金毘羅の別れ
九月。
戦後の沙汰を終えた一行は、再び金毘羅へ集まっていた。
ここで松永久秀は淡路へ戻り、那須資忠や陶晴賢らは阿波に残る。
境内には秋の風が吹き抜け、束の間の静けさが流れていた。
松永久秀は佐野や那須の前へ歩み出る。
「それでは、わたくしは約束どおり淡路へ戻ります。」
「阿波も讃岐も、まずは落ち着きました。」
「一条殿も、これよりは皆様のお力でお支えくだされ。」
佐野は頷く。
「四国の門は、引き続き頼みます。」
「承知いたしました。」
そう答えた久秀は、ふと思い出したように笑った。
「ああ、そうでした。」
「一人、ご紹介したい者がおります。」
背後から一人の若い武士が静かに進み出る。
派手な身なりではない。
しかし、その目だけは油断なく人を観察していた。
久秀が紹介する。
「本多正信と申します。
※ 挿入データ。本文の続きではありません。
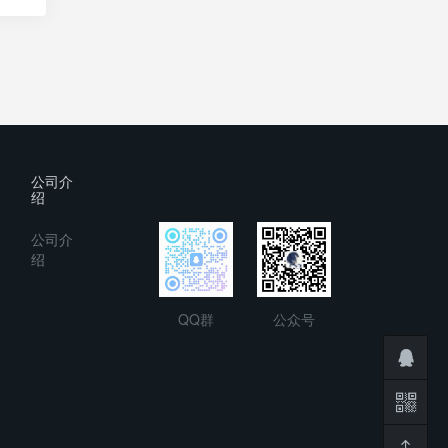
公司介
绍
公司介
绍
QQ群
公众号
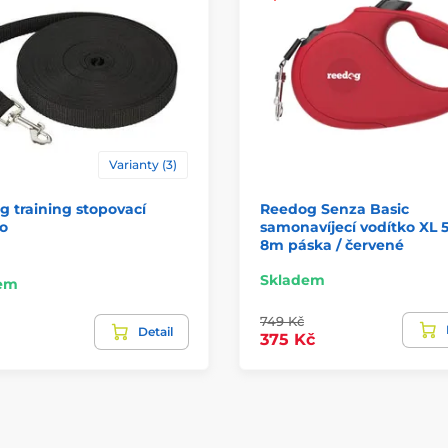
Varianty (3)
 training stopovací
Reedog Senza Basic
o
samonavíjecí vodítko XL 
8m páska / červené
Skladem
em
749 Kč
Detail
375 Kč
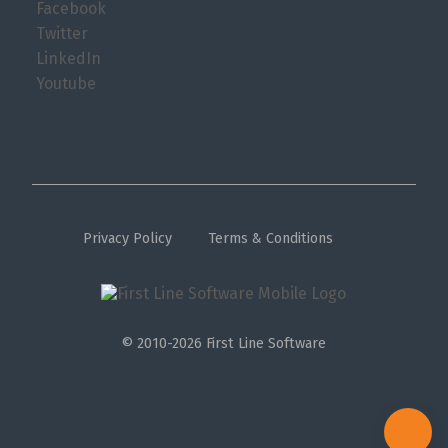
Facebook
Twitter
LinkedIn
Youtube
Privacy Policy
Terms & Conditions
© 2010-2026 First Line Software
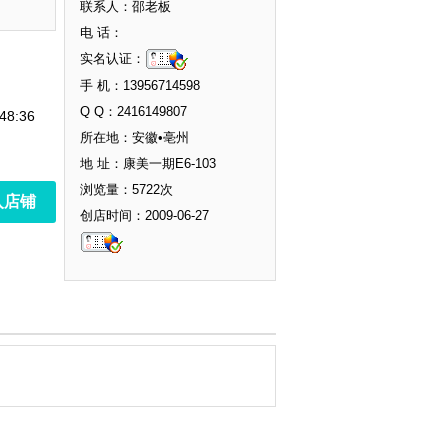
联系人：邵老板
电 话：
实名认证：
手 机：13956714598
Q Q：2416149807
48:36
所在地：安徽•亳州
地 址：康美一期E6-103
浏览量：5722次
入店铺
创店时间：2009-06-27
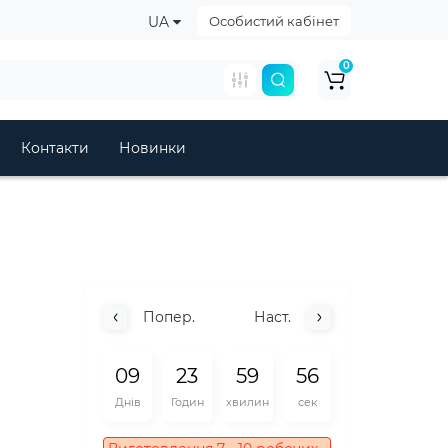
UA
Особистий кабінет
0
Контакти
Новинки
Попер.
Наст.
0
9
2
3
5
9
5
5
Днів
Годин
хвилин
сек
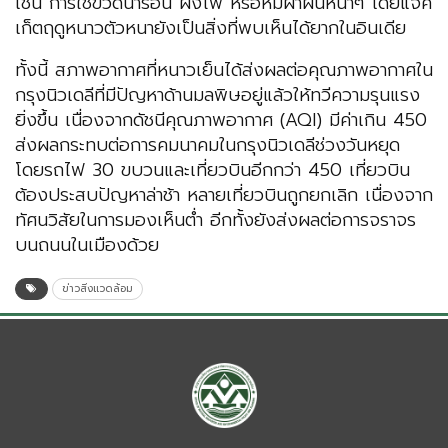
เช่น การใช้ขวดน้ำร้อน ผิงไฟ หรือห่มผ้าผืนหนาๆ โดยแจ็ค
เก็ตฤดูหนาวตัวหนายังเป็นสิ่งที่พบเห็นได้ยากในอินเดีย
ทั้งนี้ สภาพอากาศที่หนาวเย็นได้ส่งผลต่อคุณภาพอากาศใน
กรุงนิวเดลีที่มีปัญหาด้านมลพิษอยู่แล้วให้ทวีความรุนแรง
ยิ่งขึ้น เนื่องจากดัชนีคุณภาพอากาศ (AQI) มีค่าเกิน 450
ส่งผลกระทบต่อการคมนาคมในกรุงนิวเดลีช่วงวันหยุด
โดยรถไฟ 30 ขบวนและเที่ยวบินอีกกว่า 450 เที่ยวบิน
ต้องประสบปัญหาล่าช้า หลายเที่ยวบินถูกยกเลิก เนื่องจาก
ทัศนวิสัยในการมองเห็นต่ำ อีกทั้งยังส่งผลต่อการจราจร
บนถนนในเมืองด้วย
ข่าวสิ่งแวดล้อม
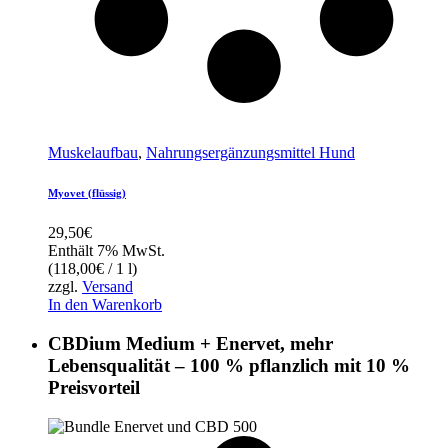
Muskelaufbau
,
Nahrungsergänzungsmittel Hund
Myovet (flüssig)
29,50
€
Enthält 7% MwSt.
(
118,00
€
/ 1 l)
zzgl.
Versand
In den Warenkorb
CBDium Medium + Enervet, mehr
Lebensqualität – 100 % pflanzlich mit 10 %
Preisvorteil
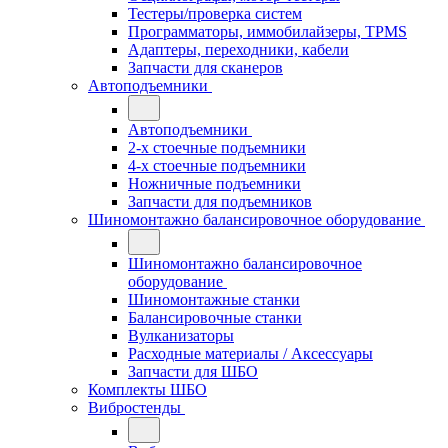
Тестеры/проверка систем
Программаторы, иммобилайзеры, TPMS
Адаптеры, переходники, кабели
Запчасти для сканеров
Автоподъемники
Автоподъемники
2-х стоечные подъемники
4-х стоечные подъемники
Ножничные подъемники
Запчасти для подъемников
Шиномонтажно балансировочное оборудование
Шиномонтажно балансировочное
оборудование
Шиномонтажные станки
Балансировочные станки
Вулканизаторы
Расходные материалы / Аксессуары
Запчасти для ШБО
Комплекты ШБО
Вибростенды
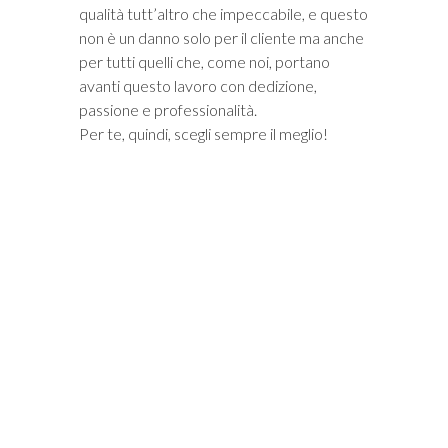
qualità tutt’altro che impeccabile, e questo
non è un danno solo per il cliente ma anche
per tutti quelli che, come noi, portano
avanti questo lavoro con dedizione,
passione e professionalità.
Per te, quindi, scegli sempre il meglio!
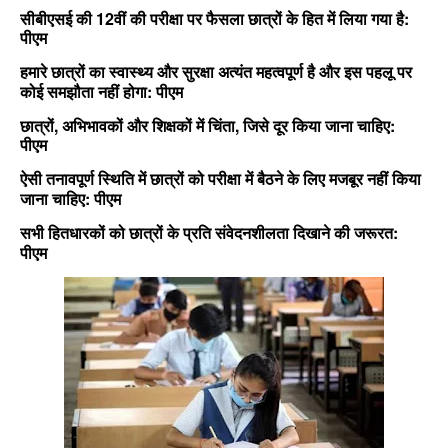
12
:
सीबीएसई
की
वीं
की
परीक्षा
पर
फैसला
छात्रों
के
हित
में
लिया
गया
है
पीएम
हमारे
छात्रों
का
स्वास्थ्य
और
सुरक्षा
अत्यंत
महत्वपूर्ण
है
और
इस
पहलू
पर
:
कोई
समझौता
नहीं
होगा
पीएम
,
,
:
छात्रों
अभिभावकों
और
शिक्षकों
में
चिंता
जिसे
दूर
किया
जाना
चाहिए
पीएम
ऐसी
तनावपूर्ण
स्थिति
में
छात्रों
को
परीक्षा
में
बैठने
के
लिए
मजबूर
नहीं
किया
:
जाना
चाहिए
पीएम
:
सभी
हितधारकों
को
छात्रों
के
प्रति
संवेदनशीलता
दिखाने
की
जरूरत
पीएम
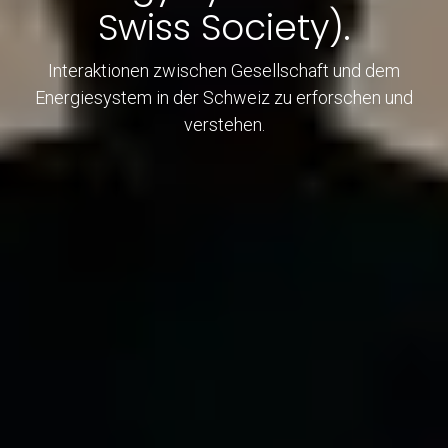
Swiss Society).
Interaktionen zwischen Gesellschaft und dem
Energiesystem in der Schweiz zu erforschen und
verstehen.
」
「三河一向宗の門徒として大和まで参り、生駒山でも働いた男でございます。」
「その後は諸国を放浪しておりましたが、ちょうど淡路へ参っておりましてな。」
「話をしてみれば、なかなか見どころがございました。」
正信は静かに一礼する。
「本多正信にございます。」
「未熟者ではございますが、お見知りおきください。」
久秀は扇を閉じる。
「まだ若い男ですが、戦よりも人を見る目に長けております。」
「武より知恵を使う方でございましょう。」
そして那須へ向き直った。
「正信が申すには──。」
「『那須殿にお仕えしたい。』」
那須は思わず目を丸くする。
「私にか?」
正信は真っ直ぐ答えた。
「はい。」
「生駒山でのお働きを拝見し、この方なら命を預けられると思いました。」
「私は武勇では敵いません。」
「ですが、人や物、策を整えることなら、お役に立てると存じます。」
しばらく考えた那須は、小さく笑った。
「私は細かな政は得意ではない。」
「それでも構わぬか。」
「望むところにございます。」
正信は深く頭を下げた。
その様子を見ていた陶晴賢は穏やかに頷く。
「よい組み合わせだ。」
「那須は真っ直ぐ進む将。」
「本多はその脇を固める参謀となろう。」
久秀も満足そうに笑う。
「それでは安心して淡路へ帰れますな。」
「正信。」
「那須殿によくお仕えするのですよ。」
「はっ。」
本多正信は改めて那須へ向かって深々と一礼した。
こうして放浪を終えた若き本多正信は、那須資忠の家臣として四国に身を置くこととなり、松永久秀はその姿を見届けると、潮風の待つ淡路へ向けて静かに船を出した。